Aeropostale Delivers Disappointing Revenue and Another Loss

Aeropostale Inc. (NYSE: ARO) has reported results for the second quarter of its fiscal 2015. Net sales fell 17% to $326.9 million, and its comparable sales, which include the e-commerce channel, fell by 8% (versus a 13% decrease for the same period a year ago). The company has to call these results rather than earnings — it lost $43.7 million in the quarter, which translates to -$0.55 in earnings per share.

Aeropostale reported an adjusted net loss of $44.8 million, or $0.56 per diluted share. Thomson Reuters had estimates at -$0.55 EPS and $335.7 million in revenues. Where the report becomes difficult to compare is that its operating loss was $37.4 million and an adjusted operating loss of $38.6 million.

The following items were noted as special in the report:

  • An after-tax charge of approximately $2.9 million, or $0.04 per diluted share, resulting from store closing costs
  • An after-tax charge of $2.4 million, or $0.03 per diluted share, due to consulting fees
  • An after-tax benefit of $6.4 million, or $0.08 per diluted share, due to reversals of previously established exit cost obligation liabilities resulting from subsequent lease terminations

Aeropostale gave third quarter guidance as well. Its operating losses are expected to be $19.0 million to $25.0 million, or $0.30 to $0.38 per diluted share. That is based on an effective tax rate of approximately 4.0%, and it excludes store impairments, accelerated store closing costs that may be identified and consulting fees.

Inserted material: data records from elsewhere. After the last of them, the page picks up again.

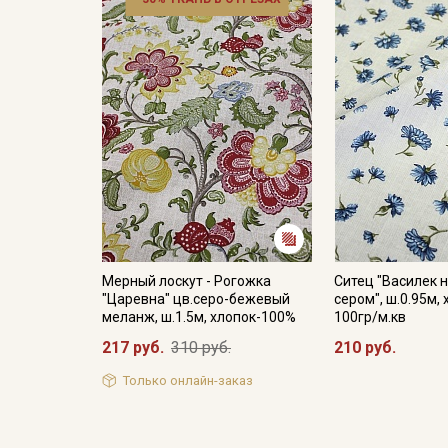
Мерный лоскут - Рогожка
Ситец "Василек н
"Царевна" цв.серо-бежевый
сером", ш.0.95м,
меланж, ш.1.5м, хлопок-100%
100гр/м.кв
217 руб.
310 руб.
210 руб.
Только онлайн-заказ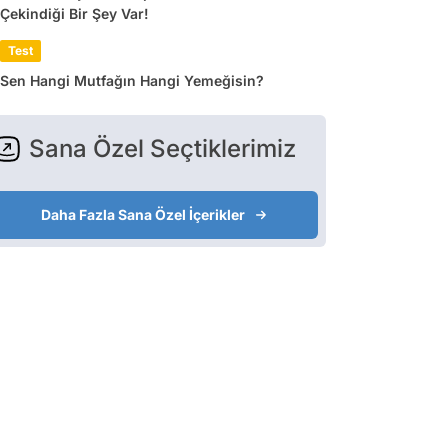
Çekindiği Bir Şey Var!
Test
Sen Hangi Mutfağın Hangi Yemeğisin?
Sana Özel Seçtiklerimiz
Daha Fazla Sana Özel İçerikler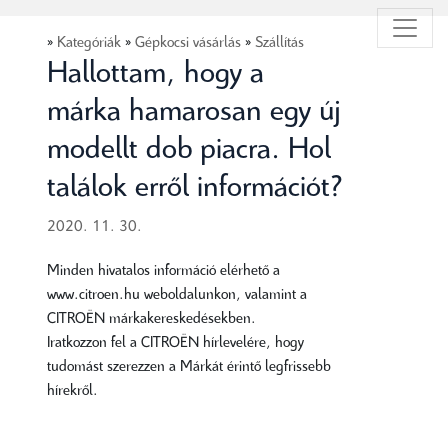
»
Kategóriák
»
Gépkocsi vásárlás
»
Szállítás
Hallottam, hogy a
márka hamarosan egy új
modellt dob piacra. Hol
találok erről információt?
2020. 11. 30.
Minden hivatalos információ elérhető a
www.citroen.hu weboldalunkon, valamint a
CITROËN márkakereskedésekben.
Iratkozzon fel a CITROËN hírlevelére, hogy
tudomást szerezzen a Márkát érintő legfrissebb
hírekről.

Julian R. Geiger, chief executive officer of Aeropostale, said:

The second quarter was an important transitional time for us in which we set the stage for the second half of the year. We attained very high levels of merchandise currency, we delivered our new back to school merchandise, and we refocused our marketing efforts around key items, all while attaining operating results consistent with the better end of our guidance… We are encouraged by our progress during the initial part of the Back-To-School season, especially the significant improvement in our girls business. Our third quarter outlook reflects a continuation of the momentum we have generated in the quarter-to-date period. This guidance indicates a significant reduction in operating loss versus last year.

The company closed 23 Aeropostale stores during the quarter. For the second quarter, the company invested $6.0 million in planned capital expenditures.

Aeropostale ended the quarter with cash and cash equivalents of $86.5 million. The company also ended the quarter with $142.7 million in long-term debt. On August 18, 2015, Aeropostale closed on an amended $215 million credit facility, which now expires in February 2019 at the earliest. The company said this new facility “aligns with the company’s current asset base and increases overall availability as compared to the previous credit facility.”

Aeropostale shares closed up 10% at $1.26 in the regular session, but its shares were indicated down 8% at $1.16 in the after-hours session. The company’s market cap was $100 million as of the closing bell, and its 52-week range is $1.02 to $4.39.